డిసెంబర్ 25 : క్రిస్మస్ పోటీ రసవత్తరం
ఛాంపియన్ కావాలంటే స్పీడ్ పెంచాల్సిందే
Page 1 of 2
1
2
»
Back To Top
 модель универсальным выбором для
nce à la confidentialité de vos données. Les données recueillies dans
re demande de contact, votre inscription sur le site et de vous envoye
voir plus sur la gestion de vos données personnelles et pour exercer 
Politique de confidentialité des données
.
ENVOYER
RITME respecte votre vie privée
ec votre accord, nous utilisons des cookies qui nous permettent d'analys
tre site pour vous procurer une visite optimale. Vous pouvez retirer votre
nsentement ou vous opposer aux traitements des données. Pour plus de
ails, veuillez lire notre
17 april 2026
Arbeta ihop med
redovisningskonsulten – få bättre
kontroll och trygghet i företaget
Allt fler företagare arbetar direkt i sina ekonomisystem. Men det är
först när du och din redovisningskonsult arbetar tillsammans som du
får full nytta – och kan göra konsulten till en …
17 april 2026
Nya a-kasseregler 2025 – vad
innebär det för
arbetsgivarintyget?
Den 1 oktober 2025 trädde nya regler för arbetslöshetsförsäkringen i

§

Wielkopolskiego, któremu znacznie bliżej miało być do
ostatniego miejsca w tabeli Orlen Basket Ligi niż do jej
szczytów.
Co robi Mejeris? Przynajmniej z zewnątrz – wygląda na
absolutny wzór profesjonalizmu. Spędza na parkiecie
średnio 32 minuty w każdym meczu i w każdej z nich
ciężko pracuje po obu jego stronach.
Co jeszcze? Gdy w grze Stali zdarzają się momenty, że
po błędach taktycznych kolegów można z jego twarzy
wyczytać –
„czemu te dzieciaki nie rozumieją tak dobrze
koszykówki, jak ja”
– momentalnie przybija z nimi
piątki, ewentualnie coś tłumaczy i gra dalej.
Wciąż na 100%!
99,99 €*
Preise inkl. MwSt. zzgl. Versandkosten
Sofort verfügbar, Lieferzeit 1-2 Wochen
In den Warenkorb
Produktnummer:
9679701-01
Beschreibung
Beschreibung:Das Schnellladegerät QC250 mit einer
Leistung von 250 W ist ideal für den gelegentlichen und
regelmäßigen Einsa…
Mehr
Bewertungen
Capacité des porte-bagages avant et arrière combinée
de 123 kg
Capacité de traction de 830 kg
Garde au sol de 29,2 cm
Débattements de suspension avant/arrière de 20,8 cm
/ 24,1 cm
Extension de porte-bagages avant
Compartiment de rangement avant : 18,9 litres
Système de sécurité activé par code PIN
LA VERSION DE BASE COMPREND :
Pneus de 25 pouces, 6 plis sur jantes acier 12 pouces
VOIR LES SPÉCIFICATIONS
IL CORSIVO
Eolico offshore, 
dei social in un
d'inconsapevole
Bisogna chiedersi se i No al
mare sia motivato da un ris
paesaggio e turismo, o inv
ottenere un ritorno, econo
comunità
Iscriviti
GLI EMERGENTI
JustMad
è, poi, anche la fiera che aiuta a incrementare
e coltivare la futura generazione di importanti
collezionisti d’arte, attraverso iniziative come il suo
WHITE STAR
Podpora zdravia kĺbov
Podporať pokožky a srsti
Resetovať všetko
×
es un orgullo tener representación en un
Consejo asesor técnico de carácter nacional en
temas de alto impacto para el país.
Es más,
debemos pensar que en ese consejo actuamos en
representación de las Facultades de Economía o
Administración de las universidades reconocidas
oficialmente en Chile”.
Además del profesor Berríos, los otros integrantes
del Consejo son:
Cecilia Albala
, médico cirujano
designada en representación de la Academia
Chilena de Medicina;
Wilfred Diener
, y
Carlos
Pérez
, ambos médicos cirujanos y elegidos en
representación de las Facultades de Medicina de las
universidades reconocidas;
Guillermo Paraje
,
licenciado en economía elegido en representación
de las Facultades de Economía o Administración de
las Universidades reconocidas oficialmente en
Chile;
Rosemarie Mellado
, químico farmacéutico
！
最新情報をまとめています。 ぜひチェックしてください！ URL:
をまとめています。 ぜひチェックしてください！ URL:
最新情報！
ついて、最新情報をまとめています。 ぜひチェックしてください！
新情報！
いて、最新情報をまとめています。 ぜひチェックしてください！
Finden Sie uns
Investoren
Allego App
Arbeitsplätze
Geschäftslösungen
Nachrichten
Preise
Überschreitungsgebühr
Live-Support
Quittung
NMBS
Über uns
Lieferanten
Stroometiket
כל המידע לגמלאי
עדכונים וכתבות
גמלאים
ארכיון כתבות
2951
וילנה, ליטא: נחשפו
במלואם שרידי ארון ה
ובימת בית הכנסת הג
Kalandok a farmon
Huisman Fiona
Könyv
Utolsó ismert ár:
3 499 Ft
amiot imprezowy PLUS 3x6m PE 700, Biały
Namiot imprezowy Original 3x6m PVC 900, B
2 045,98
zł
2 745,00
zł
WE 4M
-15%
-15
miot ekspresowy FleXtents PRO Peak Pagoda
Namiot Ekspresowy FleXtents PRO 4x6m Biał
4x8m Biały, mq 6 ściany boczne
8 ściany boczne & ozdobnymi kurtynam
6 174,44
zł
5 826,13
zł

§

*The task*
Output the lines above exactly, but only those between the line holding "డిసెంబర్ 25 : క్రిస్మస్ పోటీ రసవత్తరం" and the line holding "Den 1 oktober", inclusive.

*Expected answer*
డిసెంబర్ 25 : క్రిస్మస్ పోటీ రసవత్తరం
ఛాంపియన్ కావాలంటే స్పీడ్ పెంచాల్సిందే
Page 1 of 2
1
2
»
Back To Top
 модель универсальным выбором для
nce à la confidentialité de vos données. Les données recueillies dans
re demande de contact, votre inscription sur le site et de vous envoye
voir plus sur la gestion de vos données personnelles et pour exercer 
Politique de confidentialité des données
.
ENVOYER
RITME respecte votre vie privée
ec votre accord, nous utilisons des cookies qui nous permettent d'analys
tre site pour vous procurer une visite optimale. Vous pouvez retirer votre
nsentement ou vous opposer aux traitements des données. Pour plus de
ails, veuillez lire notre
17 april 2026
Arbeta ihop med
redovisningskonsulten – få bättre
kontroll och trygghet i företaget
Allt fler företagare arbetar direkt i sina ekonomisystem. Men det är
först när du och din redovisningskonsult arbetar tillsammans som du
får full nytta – och kan göra konsulten till en …
17 april 2026
Nya a-kasseregler 2025 – vad
innebär det för
arbetsgivarintyget?
Den 1 oktober 2025 trädde nya regler för arbetslöshetsförsäkringen i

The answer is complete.